The action begins when Holmes has ‘tossed a telegram across the breakfast table’ to Watson. It reads: ‘A GREAT MIND IS BEING STOLEN. PLEASE COME AT ONCE. RUSSELL, TRINITY COLLEGE, CAMBRIDGE.’ Holmes obligingly does come at once, and amid detailed descriptions of that most august of learned foundations the various academics dodge around, making, like the equally historical characters rampant in Max Beerbohm’s ‘SavonarolaBrown, ‘remarks highly characteristic of themselves’. Wittgenstein, despite having had his mind purloined by some evil magic, actually contrives to say: ‘Whereof one cannot speak, thereof one must keep silent.’ Moore ‘follows rather closely his own line of argument printed in Principia Ethica’. And Russell (who at one point is visited in prison by Holmes and Keynes) is recalled in a footnote – oh, surprise, surprise! – as asking: ‘Is the class of all classes which are not members of themselves a member of itself? If yes, no; if no, yes.’
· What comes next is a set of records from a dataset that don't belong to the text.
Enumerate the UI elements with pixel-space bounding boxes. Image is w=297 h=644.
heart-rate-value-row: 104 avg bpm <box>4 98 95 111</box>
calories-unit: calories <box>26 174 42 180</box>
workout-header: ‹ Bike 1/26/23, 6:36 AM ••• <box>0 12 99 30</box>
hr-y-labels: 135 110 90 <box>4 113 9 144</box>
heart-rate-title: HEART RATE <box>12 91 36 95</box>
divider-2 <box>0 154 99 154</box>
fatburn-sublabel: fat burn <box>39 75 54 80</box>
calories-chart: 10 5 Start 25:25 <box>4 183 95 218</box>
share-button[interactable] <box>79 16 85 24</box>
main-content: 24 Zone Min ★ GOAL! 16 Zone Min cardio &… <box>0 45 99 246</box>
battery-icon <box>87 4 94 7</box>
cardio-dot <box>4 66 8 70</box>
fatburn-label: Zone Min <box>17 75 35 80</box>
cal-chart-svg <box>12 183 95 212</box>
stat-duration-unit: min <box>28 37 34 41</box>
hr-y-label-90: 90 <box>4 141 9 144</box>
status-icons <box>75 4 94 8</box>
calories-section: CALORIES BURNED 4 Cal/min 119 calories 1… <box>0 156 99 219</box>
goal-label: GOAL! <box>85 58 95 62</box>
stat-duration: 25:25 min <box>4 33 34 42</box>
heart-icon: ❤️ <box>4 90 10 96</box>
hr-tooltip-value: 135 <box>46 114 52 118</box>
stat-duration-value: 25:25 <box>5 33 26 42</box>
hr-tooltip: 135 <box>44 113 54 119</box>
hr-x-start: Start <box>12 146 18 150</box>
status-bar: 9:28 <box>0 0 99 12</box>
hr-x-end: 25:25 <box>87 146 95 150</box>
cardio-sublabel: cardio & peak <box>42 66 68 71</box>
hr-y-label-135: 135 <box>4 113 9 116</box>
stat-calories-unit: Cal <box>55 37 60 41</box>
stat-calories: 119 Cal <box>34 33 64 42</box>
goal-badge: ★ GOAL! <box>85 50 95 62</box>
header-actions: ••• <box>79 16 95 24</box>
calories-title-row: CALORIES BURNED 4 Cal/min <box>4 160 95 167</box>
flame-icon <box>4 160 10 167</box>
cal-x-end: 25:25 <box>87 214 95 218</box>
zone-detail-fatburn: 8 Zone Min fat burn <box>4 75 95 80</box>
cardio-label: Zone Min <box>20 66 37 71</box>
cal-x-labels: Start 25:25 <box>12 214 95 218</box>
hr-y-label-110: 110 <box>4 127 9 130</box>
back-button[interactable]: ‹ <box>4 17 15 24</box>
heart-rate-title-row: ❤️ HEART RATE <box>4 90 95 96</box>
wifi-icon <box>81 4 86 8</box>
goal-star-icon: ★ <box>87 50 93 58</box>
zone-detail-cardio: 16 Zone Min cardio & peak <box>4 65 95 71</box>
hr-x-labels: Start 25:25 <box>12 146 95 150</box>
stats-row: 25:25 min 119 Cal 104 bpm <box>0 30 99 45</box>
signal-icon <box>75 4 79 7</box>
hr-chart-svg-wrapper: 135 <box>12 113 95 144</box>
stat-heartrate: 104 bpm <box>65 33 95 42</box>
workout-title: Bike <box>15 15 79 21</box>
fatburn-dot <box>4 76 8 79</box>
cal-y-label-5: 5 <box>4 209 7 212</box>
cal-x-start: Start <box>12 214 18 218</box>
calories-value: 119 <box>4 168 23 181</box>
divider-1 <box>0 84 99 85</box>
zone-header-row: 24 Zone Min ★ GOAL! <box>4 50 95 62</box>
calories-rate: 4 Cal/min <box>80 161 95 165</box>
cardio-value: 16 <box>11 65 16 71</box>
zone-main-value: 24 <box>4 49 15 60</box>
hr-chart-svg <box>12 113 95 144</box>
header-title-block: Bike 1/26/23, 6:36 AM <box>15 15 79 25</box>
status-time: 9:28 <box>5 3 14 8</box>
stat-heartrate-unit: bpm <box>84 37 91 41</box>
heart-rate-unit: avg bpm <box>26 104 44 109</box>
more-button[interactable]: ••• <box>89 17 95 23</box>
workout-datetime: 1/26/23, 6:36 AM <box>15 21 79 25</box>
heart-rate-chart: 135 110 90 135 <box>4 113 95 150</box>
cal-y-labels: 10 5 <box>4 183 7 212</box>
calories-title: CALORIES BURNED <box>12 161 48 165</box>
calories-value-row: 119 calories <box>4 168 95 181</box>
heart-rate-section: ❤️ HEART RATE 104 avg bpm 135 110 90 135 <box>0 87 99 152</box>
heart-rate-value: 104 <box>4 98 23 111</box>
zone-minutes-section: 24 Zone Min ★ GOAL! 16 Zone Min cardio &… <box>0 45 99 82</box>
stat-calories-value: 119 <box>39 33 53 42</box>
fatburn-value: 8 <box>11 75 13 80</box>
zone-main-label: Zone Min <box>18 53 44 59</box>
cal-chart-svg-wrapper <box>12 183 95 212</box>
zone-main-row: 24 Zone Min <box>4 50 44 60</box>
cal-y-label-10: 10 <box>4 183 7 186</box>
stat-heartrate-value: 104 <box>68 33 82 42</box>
Randall Collins (PhD) is showing us that he knows his stuff. Yet he might with advantage, I believe, have betaken himself from Cambridge’s Trinity to Oxford’s Christ Church, and at the same time to persons living in a period a little more decently removed from our own. In a chapter called ‘Alice’s Wonderland Garden’ this possibility is at least glanced at, and a Cambridge mathematician, G.H. Hardy, utters (and behaves with a cricket bat) in a manner successfully evoking the authentic Lewis Carroll world. But aside from this, Dr Collins’s ‘caper’, as his publishers call it, is not very amusing. Trinity’s Apostles (frequently mentioned) would not have thought highly of so laboured an extravaganza.